Emilly Shey e o universo das Criptomoedas

Será que a concepção de investimento, curto, médio e longo prazo é diferente quando falamos sobre criptomoedas? 

E o lugar que investimos, será que o lugar ideal para guardarmos nossas criptomoedas é uma corretora ou o Wallet Digital? 

No papo do At the Money #8 com Emilly Shey, você vai entender sobre as diferentes filosofias de mercado quanto ao assunto criptomoedas versus Opções. Principalmente a tese defendida por Emilly Shey ao apostar bastante no crescimento de uma moeda que foi hackeada recentemente.

Quem é Emilly Shey?

Especialista no mercado de criptoativos, Emilly tem passagem em grandes empresas do mercado financeiro, como a Empiricus e Traders Club, e já alcançou mais de 100 mil seguidores em suas redes sociais, onde compartilha insights sobre investimentos em cripto.

Quer saber mais?

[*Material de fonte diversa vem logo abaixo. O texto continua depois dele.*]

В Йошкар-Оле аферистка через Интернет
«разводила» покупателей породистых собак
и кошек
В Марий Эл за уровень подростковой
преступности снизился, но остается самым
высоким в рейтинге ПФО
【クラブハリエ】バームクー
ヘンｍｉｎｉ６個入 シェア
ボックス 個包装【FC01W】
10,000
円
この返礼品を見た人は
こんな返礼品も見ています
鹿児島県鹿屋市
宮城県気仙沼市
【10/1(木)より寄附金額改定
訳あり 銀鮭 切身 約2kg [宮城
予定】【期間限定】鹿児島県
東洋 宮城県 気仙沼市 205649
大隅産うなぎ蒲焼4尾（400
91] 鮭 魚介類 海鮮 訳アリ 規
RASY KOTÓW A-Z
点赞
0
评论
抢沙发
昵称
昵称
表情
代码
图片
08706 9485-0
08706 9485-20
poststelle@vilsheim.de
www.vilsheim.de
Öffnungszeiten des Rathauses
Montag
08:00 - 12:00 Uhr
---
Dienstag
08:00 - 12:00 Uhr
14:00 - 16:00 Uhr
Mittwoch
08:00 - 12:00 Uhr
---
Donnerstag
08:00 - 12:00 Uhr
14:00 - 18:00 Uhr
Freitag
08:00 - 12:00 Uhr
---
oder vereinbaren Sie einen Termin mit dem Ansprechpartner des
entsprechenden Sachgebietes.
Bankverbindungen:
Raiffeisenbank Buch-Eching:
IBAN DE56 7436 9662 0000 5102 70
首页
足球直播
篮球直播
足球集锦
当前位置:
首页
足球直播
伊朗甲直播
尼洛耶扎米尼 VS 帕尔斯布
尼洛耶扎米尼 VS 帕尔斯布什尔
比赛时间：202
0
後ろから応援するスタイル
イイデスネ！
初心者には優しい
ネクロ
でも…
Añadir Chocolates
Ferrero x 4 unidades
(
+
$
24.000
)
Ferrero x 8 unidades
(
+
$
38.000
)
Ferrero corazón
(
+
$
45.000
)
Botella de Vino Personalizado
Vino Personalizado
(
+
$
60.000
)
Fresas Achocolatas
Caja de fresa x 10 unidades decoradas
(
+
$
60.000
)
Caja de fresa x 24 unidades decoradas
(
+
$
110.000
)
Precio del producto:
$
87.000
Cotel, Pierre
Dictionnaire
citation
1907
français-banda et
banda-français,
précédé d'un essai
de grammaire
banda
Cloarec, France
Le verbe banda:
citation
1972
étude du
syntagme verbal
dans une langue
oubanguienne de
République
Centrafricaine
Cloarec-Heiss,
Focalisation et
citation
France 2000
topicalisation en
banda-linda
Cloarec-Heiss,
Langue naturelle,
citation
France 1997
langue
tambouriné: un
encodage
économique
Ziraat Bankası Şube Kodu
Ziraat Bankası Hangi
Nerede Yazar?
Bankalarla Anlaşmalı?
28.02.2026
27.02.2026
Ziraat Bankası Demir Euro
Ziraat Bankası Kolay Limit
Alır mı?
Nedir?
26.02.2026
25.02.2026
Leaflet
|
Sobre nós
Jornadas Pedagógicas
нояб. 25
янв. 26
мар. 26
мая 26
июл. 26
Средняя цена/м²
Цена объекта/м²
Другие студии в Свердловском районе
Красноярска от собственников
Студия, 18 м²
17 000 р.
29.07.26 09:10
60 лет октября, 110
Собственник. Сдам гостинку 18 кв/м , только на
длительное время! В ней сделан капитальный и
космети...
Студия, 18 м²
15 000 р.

Você pode assistir o podcast completo a seguir:

E o que é o mercado de criptomoedas?

No mercado de criptoativos, existem vários projetos – cada um com seu token nativo – e com um objetivo diferente. 

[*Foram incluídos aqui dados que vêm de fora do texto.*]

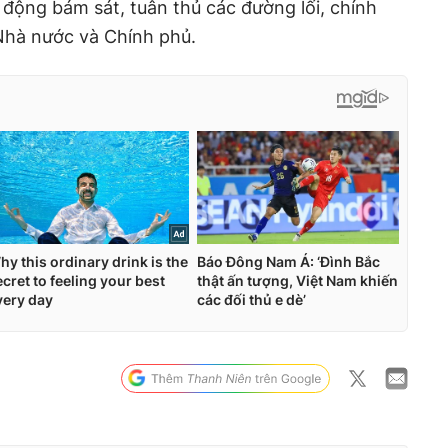
động bám sát, tuân thủ các đường lối, chính
Nhà nước và Chính phủ.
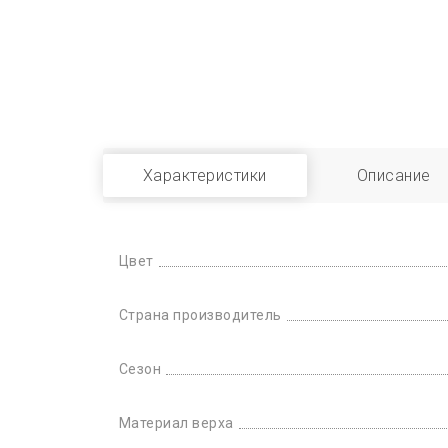
Характеристики
Описание
Цвет
Страна производитель
Сезон
Материал верха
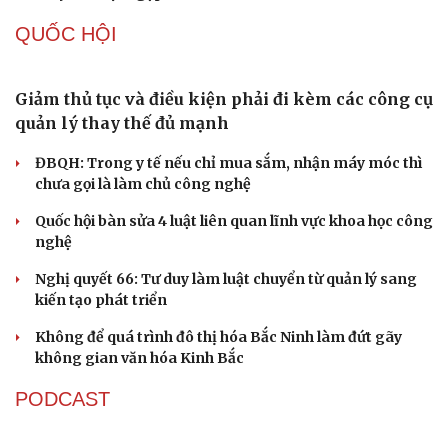
Nóng 24h ngày 8/8: Công an làm việc với bảo mẫu
bạo hành trẻ ở TP.HCM
Bổ sung thẩm quyền xử phạt vi phạm hành chính với
nhiều chức danh
Công an xử lý vụ bảo mẫu có hành vi bạo hành trẻ em tại
TP.HCM
Vua Quạt, Khánh Sky và Hồ Văn Khoa bị khởi tố
Án tử hình cho tội mua bán trái phép chất ma túy
TỔ CHỨC NHÂN SỰ
Quảng Trị đưa cán bộ về làm việc tại trung tâm
hành chính - chính trị tỉnh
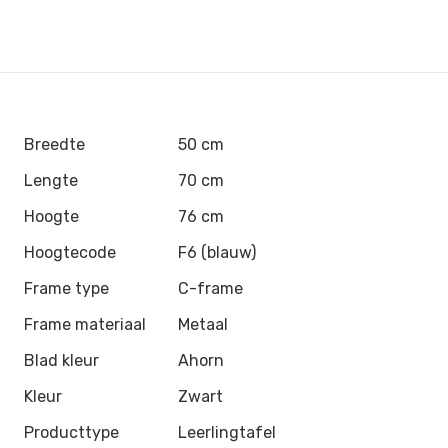
Breedte
50 cm
Lengte
70 cm
Hoogte
76 cm
Hoogtecode
F6 (blauw)
Frame type
C-frame
Frame materiaal
Metaal
Blad kleur
Ahorn
Kleur
Zwart
Producttype
Leerlingtafel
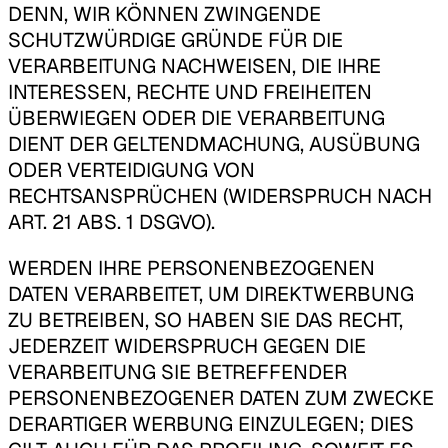
DENN, WIR KÖNNEN ZWINGENDE
SCHUTZWÜRDIGE GRÜNDE FÜR DIE
VERARBEITUNG NACHWEISEN, DIE IHRE
INTERESSEN, RECHTE UND FREIHEITEN
ÜBERWIEGEN ODER DIE VERARBEITUNG
DIENT DER GELTENDMACHUNG, AUSÜBUNG
ODER VERTEIDIGUNG VON
RECHTSANSPRÜCHEN (WIDERSPRUCH NACH
ART. 21 ABS. 1 DSGVO).
WERDEN IHRE PERSONENBEZOGENEN
DATEN VERARBEITET, UM DIREKTWERBUNG
ZU BETREIBEN, SO HABEN SIE DAS RECHT,
JEDERZEIT WIDERSPRUCH GEGEN DIE
VERARBEITUNG SIE BETREFFENDER
PERSONENBEZOGENER DATEN ZUM ZWECKE
DERARTIGER WERBUNG EINZULEGEN; DIES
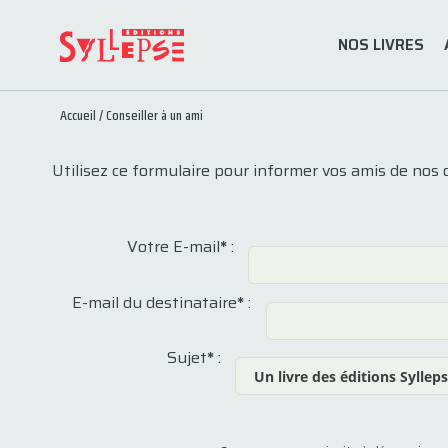
NOS LIVRES
Accueil
/
Conseiller à un ami
Utilisez ce formulaire pour informer vos amis de nos 
Votre E-mail
*
:
E-mail du destinataire
*
:
Sujet
*
:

O Bitcoin (BTC), por exemplo, tem a finalidade de ser um meio de pagamento, o dinheiro da internet. 

Já outras tecnologias são criadas para a possibilidade de desenvolver novos projetos neste mercado – como é o caso da Ethereum (ETH)

E ainda tem os tokens de games, memes da internet – como o famoso caso do token Shiba Inu (SHIB) – e vários outros.

Neste sentido, é importante entender que nem todo token funciona, necessariamente, como uma moeda de troca.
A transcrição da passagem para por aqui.